[[ PROVIDED MATERIAL, beginning ]]

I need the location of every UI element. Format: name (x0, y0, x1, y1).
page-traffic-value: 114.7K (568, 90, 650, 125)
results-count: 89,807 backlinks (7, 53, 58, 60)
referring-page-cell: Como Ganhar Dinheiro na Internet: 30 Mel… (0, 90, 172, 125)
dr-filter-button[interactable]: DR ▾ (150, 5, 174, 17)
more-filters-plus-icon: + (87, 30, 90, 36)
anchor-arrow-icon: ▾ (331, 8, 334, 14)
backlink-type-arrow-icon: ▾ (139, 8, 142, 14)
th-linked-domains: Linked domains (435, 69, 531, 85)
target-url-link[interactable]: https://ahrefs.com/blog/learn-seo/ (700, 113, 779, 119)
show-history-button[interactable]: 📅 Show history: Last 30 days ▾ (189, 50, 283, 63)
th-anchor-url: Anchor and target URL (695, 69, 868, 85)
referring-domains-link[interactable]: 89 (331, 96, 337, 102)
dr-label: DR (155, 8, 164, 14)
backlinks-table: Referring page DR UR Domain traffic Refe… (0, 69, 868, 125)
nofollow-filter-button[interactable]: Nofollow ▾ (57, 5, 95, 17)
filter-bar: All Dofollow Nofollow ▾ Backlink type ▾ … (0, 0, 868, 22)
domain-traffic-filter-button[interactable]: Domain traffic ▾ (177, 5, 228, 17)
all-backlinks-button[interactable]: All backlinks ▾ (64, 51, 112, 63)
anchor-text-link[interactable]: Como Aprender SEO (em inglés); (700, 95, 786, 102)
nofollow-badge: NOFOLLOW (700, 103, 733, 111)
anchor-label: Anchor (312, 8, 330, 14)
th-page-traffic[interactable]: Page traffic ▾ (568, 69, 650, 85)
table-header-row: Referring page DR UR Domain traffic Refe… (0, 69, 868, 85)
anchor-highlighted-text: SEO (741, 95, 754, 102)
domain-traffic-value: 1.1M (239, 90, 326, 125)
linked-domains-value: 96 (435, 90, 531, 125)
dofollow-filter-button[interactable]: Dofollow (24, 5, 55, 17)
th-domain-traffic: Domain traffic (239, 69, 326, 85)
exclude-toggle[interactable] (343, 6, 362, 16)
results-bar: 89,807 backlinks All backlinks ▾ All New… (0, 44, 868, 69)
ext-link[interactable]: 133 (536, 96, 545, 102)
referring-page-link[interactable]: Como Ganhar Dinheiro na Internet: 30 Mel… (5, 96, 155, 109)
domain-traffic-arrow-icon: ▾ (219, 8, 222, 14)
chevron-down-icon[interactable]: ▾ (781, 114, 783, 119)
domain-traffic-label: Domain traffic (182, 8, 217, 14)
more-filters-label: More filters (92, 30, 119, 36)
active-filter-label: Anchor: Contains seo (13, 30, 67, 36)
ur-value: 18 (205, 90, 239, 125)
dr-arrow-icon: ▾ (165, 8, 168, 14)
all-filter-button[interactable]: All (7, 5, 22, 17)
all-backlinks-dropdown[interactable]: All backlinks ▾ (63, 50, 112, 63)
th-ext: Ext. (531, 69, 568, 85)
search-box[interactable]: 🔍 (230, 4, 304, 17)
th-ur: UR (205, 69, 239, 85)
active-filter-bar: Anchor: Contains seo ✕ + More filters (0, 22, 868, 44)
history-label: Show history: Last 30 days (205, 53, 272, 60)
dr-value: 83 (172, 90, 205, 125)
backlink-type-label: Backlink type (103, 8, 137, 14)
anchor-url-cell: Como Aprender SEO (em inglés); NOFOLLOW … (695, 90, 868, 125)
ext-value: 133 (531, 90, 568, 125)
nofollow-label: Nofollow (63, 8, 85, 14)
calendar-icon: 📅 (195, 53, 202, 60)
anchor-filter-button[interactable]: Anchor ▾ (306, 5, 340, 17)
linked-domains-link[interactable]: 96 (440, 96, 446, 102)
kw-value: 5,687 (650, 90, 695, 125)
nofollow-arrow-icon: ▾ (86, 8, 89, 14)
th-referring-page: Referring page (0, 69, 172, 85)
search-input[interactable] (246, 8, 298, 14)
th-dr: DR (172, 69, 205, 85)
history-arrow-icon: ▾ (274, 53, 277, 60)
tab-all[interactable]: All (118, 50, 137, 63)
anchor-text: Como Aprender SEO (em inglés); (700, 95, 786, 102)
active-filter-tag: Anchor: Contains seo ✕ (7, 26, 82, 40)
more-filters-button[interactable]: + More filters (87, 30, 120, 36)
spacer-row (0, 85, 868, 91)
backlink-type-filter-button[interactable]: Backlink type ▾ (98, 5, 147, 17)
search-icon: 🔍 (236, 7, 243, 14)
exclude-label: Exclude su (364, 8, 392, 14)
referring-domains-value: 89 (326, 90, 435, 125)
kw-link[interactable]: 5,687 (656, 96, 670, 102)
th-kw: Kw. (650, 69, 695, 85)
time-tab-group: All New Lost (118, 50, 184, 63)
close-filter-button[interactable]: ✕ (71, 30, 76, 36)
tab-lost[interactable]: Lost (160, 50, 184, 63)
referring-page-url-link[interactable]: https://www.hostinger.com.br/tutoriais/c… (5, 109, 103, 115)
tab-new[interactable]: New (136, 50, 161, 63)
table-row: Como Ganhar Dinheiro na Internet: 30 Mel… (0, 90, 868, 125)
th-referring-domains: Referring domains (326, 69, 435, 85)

[[ PROVIDED MATERIAL, end ]]

EXERCISE OBJECTIVE
The records above are to be restated word for word.

EXERCISE OUTPUT
I need the location of every UI element. Format: name (x0, y0, x1, y1).
page-traffic-value: 114.7K (568, 90, 650, 125)
results-count: 89,807 backlinks (7, 53, 58, 60)
referring-page-cell: Como Ganhar Dinheiro na Internet: 30 Mel… (0, 90, 172, 125)
dr-filter-button[interactable]: DR ▾ (150, 5, 174, 17)
more-filters-plus-icon: + (87, 30, 90, 36)
anchor-arrow-icon: ▾ (331, 8, 334, 14)
backlink-type-arrow-icon: ▾ (139, 8, 142, 14)
th-linked-domains: Linked domains (435, 69, 531, 85)
target-url-link[interactable]: https://ahrefs.com/blog/learn-seo/ (700, 113, 779, 119)
show-history-button[interactable]: 📅 Show history: Last 30 days ▾ (189, 50, 283, 63)
th-anchor-url: Anchor and target URL (695, 69, 868, 85)
referring-domains-link[interactable]: 89 (331, 96, 337, 102)
dr-label: DR (155, 8, 164, 14)
backlinks-table: Referring page DR UR Domain traffic Refe… (0, 69, 868, 125)
nofollow-filter-button[interactable]: Nofollow ▾ (57, 5, 95, 17)
filter-bar: All Dofollow Nofollow ▾ Backlink type ▾ … (0, 0, 868, 22)
domain-traffic-filter-button[interactable]: Domain traffic ▾ (177, 5, 228, 17)
all-backlinks-button[interactable]: All backlinks ▾ (64, 51, 112, 63)
anchor-text-link[interactable]: Como Aprender SEO (em inglés); (700, 95, 786, 102)
nofollow-badge: NOFOLLOW (700, 103, 733, 111)
anchor-label: Anchor (312, 8, 330, 14)
th-page-traffic[interactable]: Page traffic ▾ (568, 69, 650, 85)
table-header-row: Referring page DR UR Domain traffic Refe… (0, 69, 868, 85)
anchor-highlighted-text: SEO (741, 95, 754, 102)
domain-traffic-value: 1.1M (239, 90, 326, 125)
linked-domains-value: 96 (435, 90, 531, 125)
dofollow-filter-button[interactable]: Dofollow (24, 5, 55, 17)
th-domain-traffic: Domain traffic (239, 69, 326, 85)
exclude-toggle[interactable] (343, 6, 362, 16)
results-bar: 89,807 backlinks All backlinks ▾ All New… (0, 44, 868, 69)
ext-link[interactable]: 133 (536, 96, 545, 102)
referring-page-link[interactable]: Como Ganhar Dinheiro na Internet: 30 Mel… (5, 96, 155, 109)
domain-traffic-arrow-icon: ▾ (219, 8, 222, 14)
chevron-down-icon[interactable]: ▾ (781, 114, 783, 119)
domain-traffic-label: Domain traffic (182, 8, 217, 14)
more-filters-label: More filters (92, 30, 119, 36)
active-filter-label: Anchor: Contains seo (13, 30, 67, 36)
ur-value: 18 (205, 90, 239, 125)
dr-arrow-icon: ▾ (165, 8, 168, 14)
all-filter-button[interactable]: All (7, 5, 22, 17)
all-backlinks-dropdown[interactable]: All backlinks ▾ (63, 50, 112, 63)
th-ext: Ext. (531, 69, 568, 85)
search-box[interactable]: 🔍 (230, 4, 304, 17)
th-ur: UR (205, 69, 239, 85)
active-filter-bar: Anchor: Contains seo ✕ + More filters (0, 22, 868, 44)
history-label: Show history: Last 30 days (205, 53, 272, 60)
dr-value: 83 (172, 90, 205, 125)
backlink-type-label: Backlink type (103, 8, 137, 14)
anchor-url-cell: Como Aprender SEO (em inglés); NOFOLLOW … (695, 90, 868, 125)
ext-value: 133 (531, 90, 568, 125)
nofollow-label: Nofollow (63, 8, 85, 14)
calendar-icon: 📅 (195, 53, 202, 60)
anchor-filter-button[interactable]: Anchor ▾ (306, 5, 340, 17)
linked-domains-link[interactable]: 96 (440, 96, 446, 102)
kw-value: 5,687 (650, 90, 695, 125)
nofollow-arrow-icon: ▾ (86, 8, 89, 14)
th-referring-page: Referring page (0, 69, 172, 85)
search-input[interactable] (246, 8, 298, 14)
th-dr: DR (172, 69, 205, 85)
history-arrow-icon: ▾ (274, 53, 277, 60)
tab-all[interactable]: All (118, 50, 137, 63)
anchor-text: Como Aprender SEO (em inglés); (700, 95, 786, 102)
active-filter-tag: Anchor: Contains seo ✕ (7, 26, 82, 40)
more-filters-button[interactable]: + More filters (87, 30, 120, 36)
spacer-row (0, 85, 868, 91)
backlink-type-filter-button[interactable]: Backlink type ▾ (98, 5, 147, 17)
search-icon: 🔍 (236, 7, 243, 14)
exclude-label: Exclude su (364, 8, 392, 14)
referring-domains-value: 89 (326, 90, 435, 125)
kw-link[interactable]: 5,687 (656, 96, 670, 102)
th-kw: Kw. (650, 69, 695, 85)
time-tab-group: All New Lost (118, 50, 184, 63)
close-filter-button[interactable]: ✕ (71, 30, 76, 36)
tab-lost[interactable]: Lost (160, 50, 184, 63)
referring-page-url-link[interactable]: https://www.hostinger.com.br/tutoriais/c… (5, 109, 103, 115)
tab-new[interactable]: New (136, 50, 161, 63)
table-row: Como Ganhar Dinheiro na Internet: 30 Mel… (0, 90, 868, 125)
th-referring-domains: Referring domains (326, 69, 435, 85)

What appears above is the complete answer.